• [Required work]: An exact restatement of the data below, with the pictures removed, is the required answer.

Stored records:

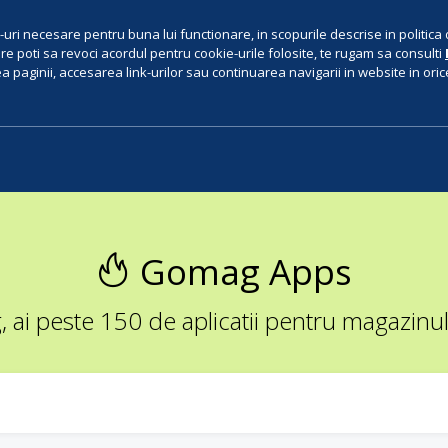
uri necesare pentru buna lui functionare, in scopurile descrise in politica 
e poti sa revoci acordul pentru cookie-urile folosite, te rugam sa consulti
 paginii, accesarea link-urilor sau continuarea navigarii in website in orice 
Gomag Apps
ai peste 150 de aplicatii pentru magazinul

• [Exercise output]:
uri necesare pentru buna lui functionare, in scopurile descrise in politica 
e poti sa revoci acordul pentru cookie-urile folosite, te rugam sa consulti
 paginii, accesarea link-urilor sau continuarea navigarii in website in orice 
Gomag Apps
ai peste 150 de aplicatii pentru magazinul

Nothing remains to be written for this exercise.